Как известно из недавно опубликованной «справки» КГБ, сам Ландау свое участие ограничивал теми задачами, которые получал, никакой инициативы не проявлял. И здесь сказывалось его общее отношение к Сталину и к сталинскому режиму. Он понимал, что участвует в создании страшного оружия для страшных людей. Но он участвовал в спецпроекте еще и потому, что это его защищало. Я думаю, страх здесь присутствовал. Страх отказаться от участия. Тюрьма его научила. А уж дальше – то, что Ландау делал, он мог делать только хорошо.
Так что внутренний конфликт у Ландау был. Поэтому, когда Сталин умер, Дау мне сказал: «Все! Его нет, я его больше не боюсь, и я больше этим заниматься не буду». Вскоре меня пригласил И. В. Курчатов, в его кабинете находились Ю. Б. Харитон и А. Д. Сахаров. И три великих человека попросили меня принять у Ландау дела. И Ландау попросил об этом. Хотя к тому времени было ясно, что мы свою часть работы сделали, что ничего нового, интересного для нас уже не будет, но я, естественно, отказать не мог. Скажу прямо, я был молод, мне было 33 года, мне очень льстило предложение, полученное от таких людей. Это ведь как спорт, затягивает, когда начинаешь заниматься каким-то делом, когда что-то внес в него, придумал, то увлекаешься и начинаешь любить это дело. Я принял от Ландау его группу и вычислительное бюро.
После ухода со сцены Берии возникла совершенно очевидная проблема – Капице следует вернуть институт. Вопрос обсуждали в институте, обсуждали и наверху, в Политбюро. Но имела место сильная оппозиция людей, причастных к атомным делам, – Малышева, Первухина. Может быть, они не хотели, чтобы Капица имел отношение к этой деятельности.
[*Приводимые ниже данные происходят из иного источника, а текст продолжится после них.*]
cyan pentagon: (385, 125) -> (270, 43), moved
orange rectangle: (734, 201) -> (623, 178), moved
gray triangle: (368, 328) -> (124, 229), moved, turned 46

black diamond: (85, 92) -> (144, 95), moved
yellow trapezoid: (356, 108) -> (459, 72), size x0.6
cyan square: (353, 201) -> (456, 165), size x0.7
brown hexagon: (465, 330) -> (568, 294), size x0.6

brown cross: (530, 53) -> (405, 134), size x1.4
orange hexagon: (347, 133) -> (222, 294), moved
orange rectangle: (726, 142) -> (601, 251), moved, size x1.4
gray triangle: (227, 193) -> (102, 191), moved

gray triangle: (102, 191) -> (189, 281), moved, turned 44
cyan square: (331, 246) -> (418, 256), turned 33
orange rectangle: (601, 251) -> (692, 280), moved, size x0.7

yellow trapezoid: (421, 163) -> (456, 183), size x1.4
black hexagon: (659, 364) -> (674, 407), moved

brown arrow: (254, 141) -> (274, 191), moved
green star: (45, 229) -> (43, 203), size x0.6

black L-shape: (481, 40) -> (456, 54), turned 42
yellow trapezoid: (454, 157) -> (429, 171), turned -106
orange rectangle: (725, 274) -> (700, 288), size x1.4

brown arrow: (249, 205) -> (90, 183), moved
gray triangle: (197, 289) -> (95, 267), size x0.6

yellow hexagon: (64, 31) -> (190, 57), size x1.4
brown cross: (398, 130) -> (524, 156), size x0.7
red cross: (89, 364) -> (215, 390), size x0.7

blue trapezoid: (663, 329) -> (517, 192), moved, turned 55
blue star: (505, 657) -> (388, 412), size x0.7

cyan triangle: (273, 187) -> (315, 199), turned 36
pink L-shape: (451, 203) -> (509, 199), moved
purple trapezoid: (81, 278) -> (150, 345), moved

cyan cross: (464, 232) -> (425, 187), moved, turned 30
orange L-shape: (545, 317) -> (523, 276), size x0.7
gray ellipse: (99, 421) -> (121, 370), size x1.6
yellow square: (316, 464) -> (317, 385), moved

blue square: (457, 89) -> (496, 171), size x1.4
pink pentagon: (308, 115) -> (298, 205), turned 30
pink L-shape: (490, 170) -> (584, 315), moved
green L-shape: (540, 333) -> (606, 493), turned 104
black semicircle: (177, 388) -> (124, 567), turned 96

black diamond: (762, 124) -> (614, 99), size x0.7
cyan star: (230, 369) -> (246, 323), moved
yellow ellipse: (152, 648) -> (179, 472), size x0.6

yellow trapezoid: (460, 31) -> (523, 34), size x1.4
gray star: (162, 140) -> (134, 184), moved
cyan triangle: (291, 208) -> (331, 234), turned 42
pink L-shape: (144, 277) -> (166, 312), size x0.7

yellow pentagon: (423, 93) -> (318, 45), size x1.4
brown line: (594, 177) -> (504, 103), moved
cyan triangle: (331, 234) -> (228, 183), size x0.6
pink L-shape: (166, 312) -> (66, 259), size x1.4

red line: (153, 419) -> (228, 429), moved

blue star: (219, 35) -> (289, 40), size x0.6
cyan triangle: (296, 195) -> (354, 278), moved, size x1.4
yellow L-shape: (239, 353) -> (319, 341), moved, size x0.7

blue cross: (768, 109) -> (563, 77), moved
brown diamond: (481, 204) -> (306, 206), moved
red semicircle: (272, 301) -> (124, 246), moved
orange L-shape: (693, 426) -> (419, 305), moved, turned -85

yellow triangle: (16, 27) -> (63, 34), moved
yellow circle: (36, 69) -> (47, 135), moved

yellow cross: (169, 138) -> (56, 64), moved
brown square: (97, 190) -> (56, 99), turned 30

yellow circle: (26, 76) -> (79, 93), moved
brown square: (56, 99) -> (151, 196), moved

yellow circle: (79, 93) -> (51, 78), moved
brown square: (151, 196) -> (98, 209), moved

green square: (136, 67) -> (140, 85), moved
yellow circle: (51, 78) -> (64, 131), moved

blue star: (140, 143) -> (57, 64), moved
Он был, по их представлениям, полудиссидент. В ЦК решили не отдавать институт Капице.
И тут я проявил инициативу, побежал к Ландау и сказал: «Дау, дело плохо. Нужно писать коллективное письмо физиков». Мы написали письмо на имя Хрущева, в котором обосновывали необходимость возвращения института Капице. Может быть, это было первое письмо в истории нашей страны, в котором интеллигенция коллективно обращалась к правительству.
Письмо, подписанное двенадцатью известными физиками – академиками и членкорами, – произвело впечатление. Но вернуть институт Капице удалось дорогой (для меня лично) ценой. Мою группу, занимающуюся бомбой, вместе с вычислительным бюро передали в Институт прикладной математики. Это было для меня личной трагедией, я привык к атмосфере уникального заведения. К тому же физику в математическом институте найти место было нелегко... Наконец, в работе, связанной с ядерным оружием, интересных проблем для физиков уже не осталось.
Я пожаловался на свою судьбу Курчатову, написал письмо А. П. Завенягину, министру Средмаша. Написал, что как физик я сделал все, что мог, и не вижу, чем еще могу быть полезен атомной программе. Мне разрешили вернуться. С высокой должности заведующего лабораторией я вернулся в ИФП на должность старшего научного сотрудника. Но был счастлив, что могу работать рядом с Ландау и Капицей.